Though the music industry has changed dramatically during Adam Ants professional lifetime within it, he can still draw a huge crowd of fans that are much more enthusiastic for his show than the norm. I have friends that have been talking about this one for months now, because there is just something extra special about having an opportunity to go see Adam Ant live. He is an icon for those of us who grew up in a certain generation, and well, who could miss it?
As an interesting side note, John Lydon (front man for the Sex Pistols) and his Public Image Limited will be taking the exact same stage exactly one week later at the Regency Ballroom in San Francisco.

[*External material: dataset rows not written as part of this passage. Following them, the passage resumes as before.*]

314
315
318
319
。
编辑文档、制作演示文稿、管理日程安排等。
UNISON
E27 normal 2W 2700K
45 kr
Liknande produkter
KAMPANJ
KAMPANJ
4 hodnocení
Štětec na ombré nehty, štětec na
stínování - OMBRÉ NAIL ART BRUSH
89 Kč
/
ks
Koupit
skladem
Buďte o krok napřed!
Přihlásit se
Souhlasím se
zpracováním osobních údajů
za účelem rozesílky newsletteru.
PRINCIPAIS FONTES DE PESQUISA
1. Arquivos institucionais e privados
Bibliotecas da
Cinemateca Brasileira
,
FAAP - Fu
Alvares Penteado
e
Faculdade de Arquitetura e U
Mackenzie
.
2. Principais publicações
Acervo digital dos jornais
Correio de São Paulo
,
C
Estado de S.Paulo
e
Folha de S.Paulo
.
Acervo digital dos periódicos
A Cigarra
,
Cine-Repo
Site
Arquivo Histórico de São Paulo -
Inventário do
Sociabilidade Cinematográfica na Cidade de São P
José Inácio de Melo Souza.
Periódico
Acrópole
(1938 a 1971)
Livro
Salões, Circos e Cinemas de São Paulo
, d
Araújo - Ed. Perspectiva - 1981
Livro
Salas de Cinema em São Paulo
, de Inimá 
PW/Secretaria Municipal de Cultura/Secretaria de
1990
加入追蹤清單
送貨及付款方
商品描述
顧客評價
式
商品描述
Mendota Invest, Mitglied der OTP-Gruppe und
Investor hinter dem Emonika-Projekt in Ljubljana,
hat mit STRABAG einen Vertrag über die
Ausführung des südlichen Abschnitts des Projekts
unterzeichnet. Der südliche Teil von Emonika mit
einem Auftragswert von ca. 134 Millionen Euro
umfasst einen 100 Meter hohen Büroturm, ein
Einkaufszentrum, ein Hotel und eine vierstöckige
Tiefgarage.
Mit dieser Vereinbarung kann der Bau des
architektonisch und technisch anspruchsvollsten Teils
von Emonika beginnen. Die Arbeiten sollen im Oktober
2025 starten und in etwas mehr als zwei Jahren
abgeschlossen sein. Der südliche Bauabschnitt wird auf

Who could have imagined, in 1975, that Adam Ant and John Lydon would still be actively touring 37 years after the the small punk bands the Sex Pistols opened for Bazooka Joe, which featured a pre-Adam Ant monikered Stuart Leslie Goddard? Even more, in these days where new music has less longevity than ever? I think it’s another reason those of us in this certain generation hold on to these artists and their works more than ever… in addition to the excellence of the music, there is the nostalgia for a different time, that will not and could not ever happen again. A truly groundbreaking and innovative period for music, and Adam Ant was a huge part of it on many levels, as a witness and participant.